D.C. Council member Mary M. Cheh (D-Ward 3) and several other women were arrested Wednesday evening when they blocked Constitution Avenue a short time after the House of Representatives voted to permanently ban the District’s use of tax dollars to pay for abortions for low-income residents. Cheh was released about 11 p.m.

The arrests occurred after several prominent District women, including Council members Yvette D. Alexander (D-Ward 7) and Muriel Bowser (D-Ward 4), Maudine Cooper, president of the Greater Washington Urban League, and Patrice Sulton of the DC NAACP, held a rally at Upper Senate Park next to the U.S. Capitol in support of District autonomy.  

After a series of speakers blasted Congress for meddling and undermining Home Rule in the city, After the speeches, she grabbed the microphone and told the crowd “it’s time to take it to the streets.”

“Its time to show we are not going to be humiliated,” Cheh said. “We are not going to crouch.Who is going to stand with me for freedom?”

Cheh and about a two dozen others then stepped into Constitution Avenue, blocking frustrated motorists suddenly stuck on the hill leading to the Russell Senate Office Building.

Within minutes, about two dozen Capitol Police officers surrounded the protesters.

A police supervisor then issued two warnings for Cheh and the protesters to leave the street or face arrest. As the arrests took place, others lined the sidewalk, chanting “Free DC” and the “People united will not be defeated.”

A police sergeant was unable to immediately say how many people were taken into custody, but estimated “seven or eight.”

They were transported to Capitol police headquarters on D Street NE.

 Cheh’s arrest comes less than a month after the high-profile arrest of Mayor Vincent C. Gray (D) and six council members during a similar demonstration.

  That protest, which led to 41 arrests, followed the budget agreement between President Obama and Congressional leaders that restricts the District from using local tax dollars for abortion services for the rest of the year.
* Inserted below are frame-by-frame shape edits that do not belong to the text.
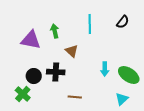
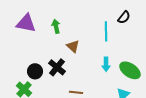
cyan line: (90, 24) -> (106, 31), moved
purple triangle: (31, 40) -> (26, 23), moved
black cross: (56, 72) -> (57, 67), turned 36

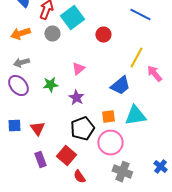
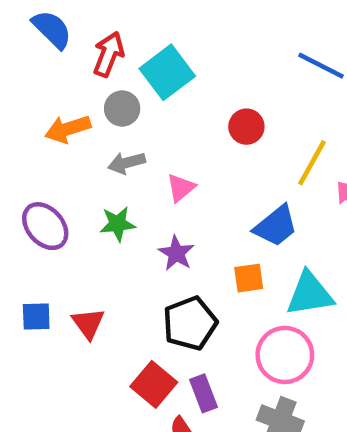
orange arrow: (20, 34) -> (68, 129), moved
red circle: (103, 35) -> (246, 127), moved
gray arrow: (21, 63) -> (127, 163), moved
orange square: (108, 117) -> (249, 278), moved
pink circle: (110, 143) -> (285, 355), moved
purple rectangle: (40, 160) -> (203, 393), moved

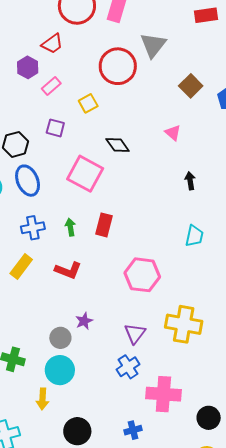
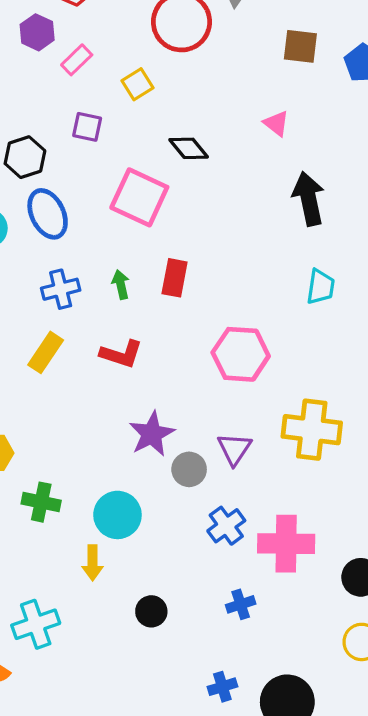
brown square: (191, 86) -> (300, 46), turned -35
black arrow: (190, 181) -> (309, 199), size x1.8
purple star: (84, 321) -> (152, 434), size x1.6
gray circle: (60, 338) -> (189, 469), moved
blue cross: (128, 367) -> (226, 526), moved
black circle: (77, 431) -> (151, 611), size x0.7

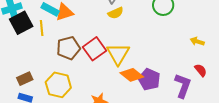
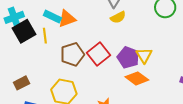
yellow triangle: (118, 54) -> (144, 55), moved, size x0.7
brown rectangle: (25, 79) -> (22, 83), moved
purple pentagon: (149, 79) -> (128, 57), moved

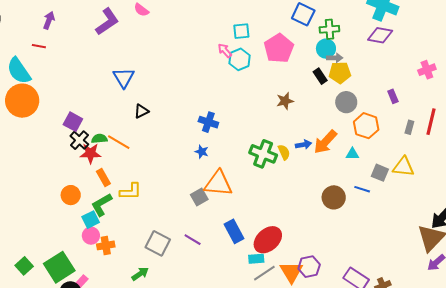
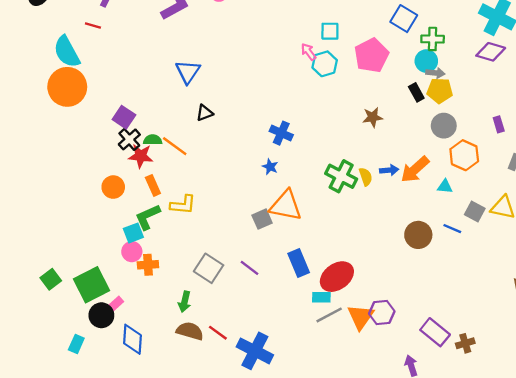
orange circle: (71, 195) -> (113, 187), moved
green arrow: (140, 274) -> (185, 302), turned 132

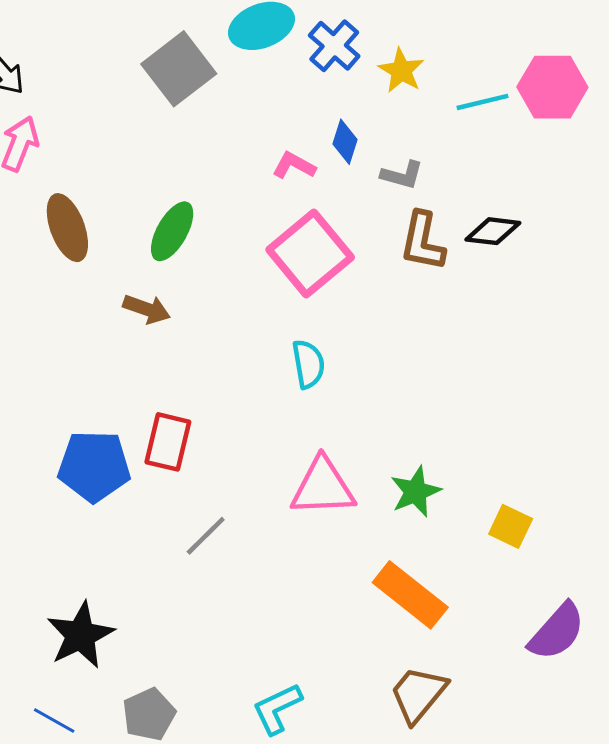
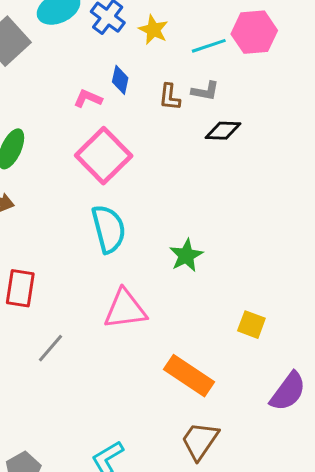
gray L-shape: (402, 175) -> (205, 91), moved
brown L-shape: (423, 241) -> (170, 97), moved, size x0.7
cyan semicircle: (308, 364) -> (109, 229), size x1.5
green star: (415, 492) -> (186, 255), moved

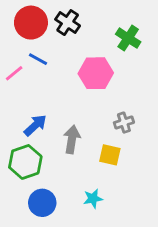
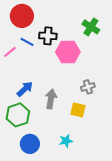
black cross: (68, 23) -> (48, 36), moved, turned -30

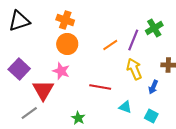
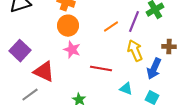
pink star: (61, 71) -> (72, 50), moved
blue arrow: (153, 87) -> (154, 69), size x1.5
red triangle: (43, 90) -> (44, 72), turned -35

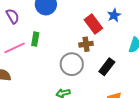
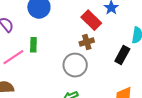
black rectangle: (107, 67) -> (122, 55), moved

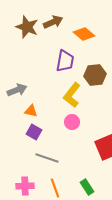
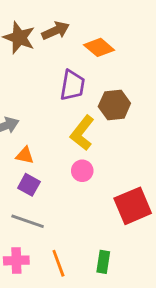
gray line: (47, 158) -> (28, 221), moved
green rectangle: (87, 187) -> (103, 262), turned 42

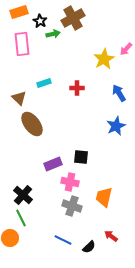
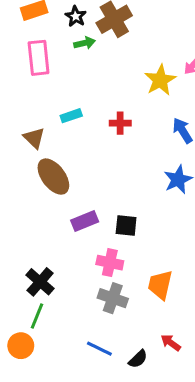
black star: (40, 21) -> (76, 16), moved
purple rectangle: (53, 164) -> (85, 221), moved
green line: (21, 218) -> (37, 316), turned 48

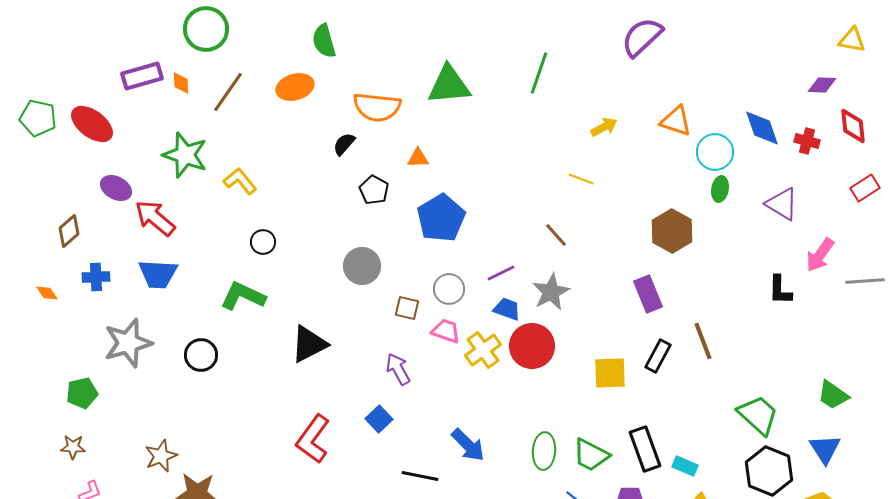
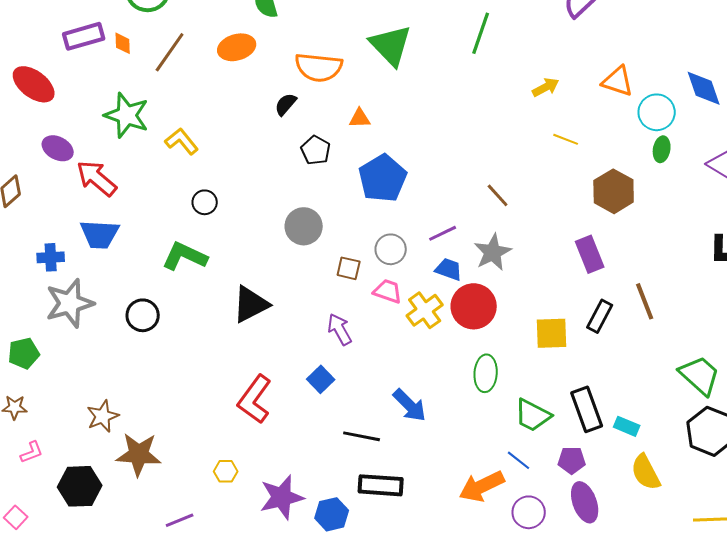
green triangle: (449, 85) -> (391, 45), turned 51
yellow line: (581, 179) -> (566, 139), moved
blue cross: (96, 277) -> (51, 257), moved
green ellipse: (544, 451) -> (486, 373), moved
The deal also extended a school-voucher program backed by House Speaker John Boehner (R-Ohio) but opposed by Gray and others in the city.

Gray and most of those arrested on April 11 paid a $50 fine for a misdemeanor violation of unlawful assembly. But 15 of them refused to pay, and will appear in court Thursday morning. Several of them, including Eugene Kinlow of DC Vote, are expected to plead not guilty and stand trial.

“We are going to extend the process and test the limits of justice,” Kinlow said. “There will be a number of people who will continue to test the limits of democracy.”

District leaders noted that 17 states use local funds for some abortion services. The House bill approved Wednesday — on a 251-175 vote — would permanently bar the District from paying for abortions for low-income women. The Senate Democratic leaders don’t intend to bring the measure up for a stand-alone vote in their chamber.

The District leaders and others who gathered near the Capitol Wednesday night stressed their efforts were not only about abortion rights. Instead, they said, Congress is disrespecting the city by not allowing local elected officials to govern free of interference.   

Although she did not get arrested Wednesday night, Alexander called on Gray to “shut this city down” to protest the city’s lack of representation.

“Let’s block every border,” Alexander said. “The Capitol Police can’t arrest all 600,000 of us.”

“We have been disrespected for the last time,” Bowser said.

Next Wednesday, several leaders of the city’s civil rights community plan to hold a similar protest.

Staff writer Ben Pershing contributed to this report.